NIO is also betting on its second brand, Leland. NIO Chairman William Li announced at the second quarter earnings conference call that the first model of the Leland brand, the L60, targeted at the mainstream family market, will be officially launched on September 19th and deliveries will begin at the end of September. "Currently, Leland's orders have exceeded expectations. The supply chain for Leland L60 is prepared to deliver 0.01 million vehicles per month this year and we hope to achieve a monthly delivery of 0.02 million vehicles next year," said Li. NIO has already invested in third- and fourth-tier cities, with sales in first-tier cities accounting for about 80% and the lower-tier market still having significant growth opportunities. "This market will be the stage for Leland to showcase its strength."

"In the long run, NIO's high-end brand has a long-term goal of selling 0.04 million vehicles per month with a 25% gross margin. The sales ceiling for the Leland brand will be much higher than that of NIO, with a medium- to long-term gross margin target of 15%," Li said.

Due to the failure of its first pure electric product, Li Auto is facing a "window period" for its products in the second half of the year. According to Li Auto's delivery volume and revenue guidance for the third quarter, the delivery volume for the third quarter is expected to be between 0.145 million and 0.155 million vehicles, an increase of 33% to 42% quarter-on-quarter. The total revenue for the third quarter is 39.4 billion to 42.2 billion yuan. Changqiao Securities analysis believes that if other business revenue is estimated at 1.38 billion yuan, the implied unit price for the automotive business is only 2.63 million yuan, a decrease of 0.16 million yuan quarter-on-quarter. This means that Li Auto may lower prices again in the future to increase sales volume.

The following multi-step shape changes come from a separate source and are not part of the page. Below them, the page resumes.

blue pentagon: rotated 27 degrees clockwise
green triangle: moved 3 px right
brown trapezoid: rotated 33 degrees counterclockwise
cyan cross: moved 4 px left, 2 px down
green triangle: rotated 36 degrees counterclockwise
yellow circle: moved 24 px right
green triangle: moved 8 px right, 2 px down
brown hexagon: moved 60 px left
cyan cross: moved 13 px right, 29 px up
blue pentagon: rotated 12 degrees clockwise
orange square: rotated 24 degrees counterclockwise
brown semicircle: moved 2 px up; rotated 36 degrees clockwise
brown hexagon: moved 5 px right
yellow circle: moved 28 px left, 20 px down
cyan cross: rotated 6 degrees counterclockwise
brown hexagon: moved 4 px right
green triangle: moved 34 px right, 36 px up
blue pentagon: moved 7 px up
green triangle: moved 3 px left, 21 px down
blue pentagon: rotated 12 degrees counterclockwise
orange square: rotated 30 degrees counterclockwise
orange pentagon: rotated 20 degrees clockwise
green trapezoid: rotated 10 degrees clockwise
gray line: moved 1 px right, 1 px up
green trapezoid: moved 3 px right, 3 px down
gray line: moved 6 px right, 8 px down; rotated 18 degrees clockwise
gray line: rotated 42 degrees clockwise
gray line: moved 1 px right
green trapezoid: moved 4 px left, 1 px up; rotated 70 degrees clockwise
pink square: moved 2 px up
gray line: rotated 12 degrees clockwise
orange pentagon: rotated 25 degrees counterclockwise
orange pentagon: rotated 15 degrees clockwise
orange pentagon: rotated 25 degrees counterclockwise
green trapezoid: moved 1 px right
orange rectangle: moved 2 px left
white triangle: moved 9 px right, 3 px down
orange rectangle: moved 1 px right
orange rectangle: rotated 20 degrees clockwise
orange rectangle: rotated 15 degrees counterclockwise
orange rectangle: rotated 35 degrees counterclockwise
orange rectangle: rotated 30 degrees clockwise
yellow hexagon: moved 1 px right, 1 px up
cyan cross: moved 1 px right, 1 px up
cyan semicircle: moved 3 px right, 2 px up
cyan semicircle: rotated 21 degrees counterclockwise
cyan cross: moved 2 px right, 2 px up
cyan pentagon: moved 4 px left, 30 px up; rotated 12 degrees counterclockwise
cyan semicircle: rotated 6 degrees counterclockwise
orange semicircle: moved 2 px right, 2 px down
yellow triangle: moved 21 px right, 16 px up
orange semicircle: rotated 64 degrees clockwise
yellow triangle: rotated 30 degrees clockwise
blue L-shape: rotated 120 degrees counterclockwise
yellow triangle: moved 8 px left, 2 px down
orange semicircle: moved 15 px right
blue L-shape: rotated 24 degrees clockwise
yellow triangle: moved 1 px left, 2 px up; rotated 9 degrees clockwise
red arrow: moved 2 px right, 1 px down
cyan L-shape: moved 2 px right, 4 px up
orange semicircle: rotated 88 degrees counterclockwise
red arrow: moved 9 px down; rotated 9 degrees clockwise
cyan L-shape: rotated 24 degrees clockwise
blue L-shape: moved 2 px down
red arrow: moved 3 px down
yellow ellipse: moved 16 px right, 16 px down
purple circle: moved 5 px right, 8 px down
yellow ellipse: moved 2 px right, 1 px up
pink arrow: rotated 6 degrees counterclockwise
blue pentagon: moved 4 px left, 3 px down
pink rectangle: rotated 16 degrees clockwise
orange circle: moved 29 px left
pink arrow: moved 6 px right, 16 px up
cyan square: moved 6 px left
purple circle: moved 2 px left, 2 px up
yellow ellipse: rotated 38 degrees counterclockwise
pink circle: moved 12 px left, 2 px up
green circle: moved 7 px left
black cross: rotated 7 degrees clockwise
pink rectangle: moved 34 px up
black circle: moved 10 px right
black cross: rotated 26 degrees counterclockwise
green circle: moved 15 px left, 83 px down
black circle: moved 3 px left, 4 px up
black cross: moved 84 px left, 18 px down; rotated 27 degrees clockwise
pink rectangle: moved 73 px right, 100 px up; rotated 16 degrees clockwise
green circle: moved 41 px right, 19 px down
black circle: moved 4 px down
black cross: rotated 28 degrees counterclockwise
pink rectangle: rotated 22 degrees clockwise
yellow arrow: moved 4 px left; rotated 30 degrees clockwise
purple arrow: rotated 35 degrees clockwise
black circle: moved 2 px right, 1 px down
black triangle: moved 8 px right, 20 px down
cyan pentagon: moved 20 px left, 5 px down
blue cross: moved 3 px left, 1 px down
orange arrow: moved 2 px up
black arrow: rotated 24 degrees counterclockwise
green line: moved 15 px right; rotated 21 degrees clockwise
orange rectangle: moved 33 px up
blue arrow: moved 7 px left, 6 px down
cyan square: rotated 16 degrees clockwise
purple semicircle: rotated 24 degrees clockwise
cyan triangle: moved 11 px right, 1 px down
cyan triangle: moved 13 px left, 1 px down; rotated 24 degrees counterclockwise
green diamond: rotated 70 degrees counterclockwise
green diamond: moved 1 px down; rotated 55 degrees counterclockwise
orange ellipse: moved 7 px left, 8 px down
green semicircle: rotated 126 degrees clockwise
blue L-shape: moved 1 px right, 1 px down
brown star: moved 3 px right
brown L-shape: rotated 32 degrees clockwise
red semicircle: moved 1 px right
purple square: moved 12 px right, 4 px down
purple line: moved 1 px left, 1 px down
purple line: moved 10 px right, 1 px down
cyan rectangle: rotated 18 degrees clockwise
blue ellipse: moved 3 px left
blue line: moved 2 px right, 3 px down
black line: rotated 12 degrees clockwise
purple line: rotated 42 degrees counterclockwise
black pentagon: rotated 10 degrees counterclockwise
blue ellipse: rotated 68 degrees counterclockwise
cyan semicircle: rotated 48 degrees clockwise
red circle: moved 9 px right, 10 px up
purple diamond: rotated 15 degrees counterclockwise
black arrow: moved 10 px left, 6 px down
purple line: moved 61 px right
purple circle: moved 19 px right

"Li Auto will address the appearance issue of pure electric products and provide users with over 2,000 supercharging stations upon delivery. We hope that within two years, Li Auto will enter the first echelon of high-end pure electric products." Li Xiang, Chairman of Li Auto, said at the second quarter earnings conference call that a completely new pure electric product will be released in the first half of 2025.

The translation is provided by third-party software.